How do I sketch $y = -2\sin\big(2(x+\frac{π}{6})\big)+1$ between $[-π,π]$ without any fuss?

Question

I've looked at a bunch of videos on youtube, asked multiple teachers and tutors yet everyone just kind of vaguely told me stuff to do and I didn't understand at all. The parts that mess me up is finding the $x$-intercepts between the domain (especially in the negative section), fitting the graph onto an axis with a scale, and determining the end shapes. I'd like an in-depth explanation on how to sketch this step by step, that I can follow and be successful with other graphs as well.

Answer 1

$$y=-2\sin2(x+\pi/6)+1=-2\sin(2x+\pi/3)+1$$ This is a linear transformation of a sine curve, so the graph will also be sinusoidal, with period $\pi$ because of the $2x$.

The extrema of this curve are obtained by substituting $\pm1$ for the sine, since those are the raw sine function's extrema. We get $3$ as the maximum when the sine is $-1$, and $-1$ as the minimum when the sine is $+1$.

The last thing we need is a place where $y$ attains a maximum, which means $\sin(2x+\pi/3)=-1$ or $2x+\pi/3=-\pi/2$ or $x=-5\pi/12$.
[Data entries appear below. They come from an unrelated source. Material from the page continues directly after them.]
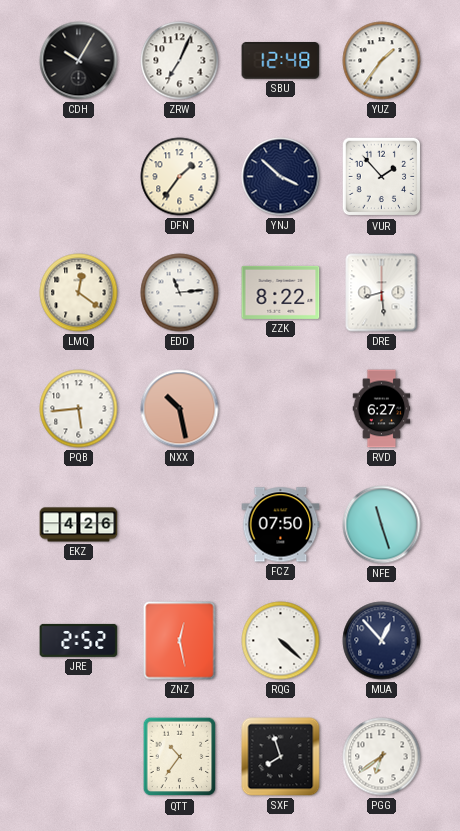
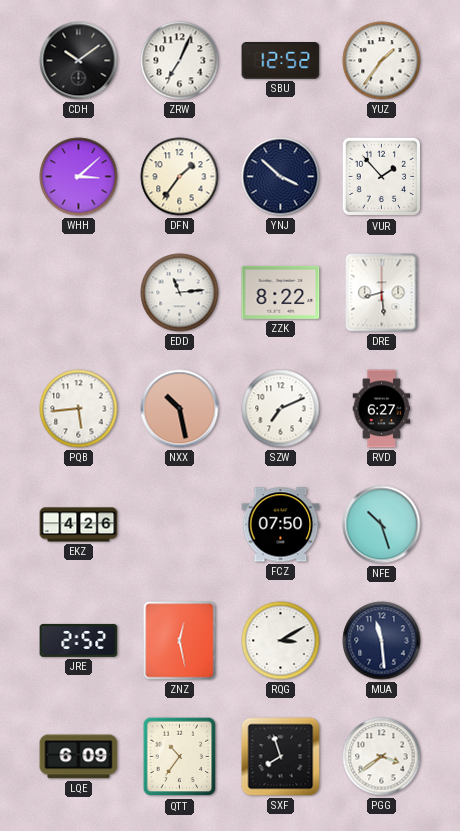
CDH: 10:05 -> 10:09
SBU: 12:48 -> 12:52
WHH: none -> 3:08
LMQ: 12:21 -> none
SZW: none -> 7:11
NFE: 11:27 -> 10:27
RQG: 4:22 -> 3:10
MUA: 12:53 -> 11:29
LQE: none -> 6:09
PGG: 6:39 -> 3:39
Now to the actual plotting. We place a point at $(-5\pi/12,3)$. Advance a quarter period ($\pi/4$) and place a point midway between the lines $y=-1$ and $y=3$ – that is, at $(-\pi/6,1)$. Advance another quarter period and place a point at the minimum of $y$, i.e. $(\pi/12,-1)$. Now draw a sine curve between these three points; the rest of the graph can be obtained by repeatedly flipping this segment left and right.

Answer 2

1) determining the end shapes

Let's start with $\sin x$. We can get the original function through a series of transformations:

$$\sin(x + \frac{\pi}{6}) \text{ : shift $\sin x$ by $\frac{\pi}{6}$ units to the left}$$ $$\sin(2(x + \frac{\pi}{6})) \text{ : squish the x-axis by a factor of $2$} $$ $$-2\sin(2(x + \frac{\pi}{6})) \text{ : stretch the y-axis by a factor of $-2$} $$ $$-2\sin(2(x + \frac{\pi}{6}))+1 \text{ : shift the whole function upwards by $1$ unit} $$

Therefore, you can just follow these steps to transform the minimum and maximum points of $\sin x$ into the original graph. Since the $x$-axis is squished by a factor of $2$, you will need the points in the range $[-2\pi, 2\pi]$.

Parcly Taxel's answer gives a nice method on how to find the roots, so you can transform those as well.

The key point here is just to find the key points on the graph of $\sin x$ (or $\cos x$, $\tan x$, whichever graph you're using), and then transform them. The end shapes will come out from the minimum and maximum points.

2) fitting the graph onto an axis with a scale

The maximum and minimum points of $\sin x$ are $1$ and $-1$, so the maximum and minimum points of this function are $-2(-1) + 1 = 3$ and $-2(1)+1 = -1$. So your graph needs to span $4$ units on the $y$-axis, and $2 \pi$ units on the $x$-axis.

Let's say your graph paper is $20 \ \text{cm}$ wide and $25 \ \text{cm}$ long. Then for the $y$-axis, your scale is $1 \ \text{cm} : 0.2 \ \text{units}$.

As for the $x$-axis, the largest multiple of $2\pi$ we can get without going over $25$ is $3$. Therefore, the scale would be ${6 \pi} \ \text{cm}: \pi \ \text{units}$ which is just ${1} \text{cm}: \pi/6 \ \text{units}$.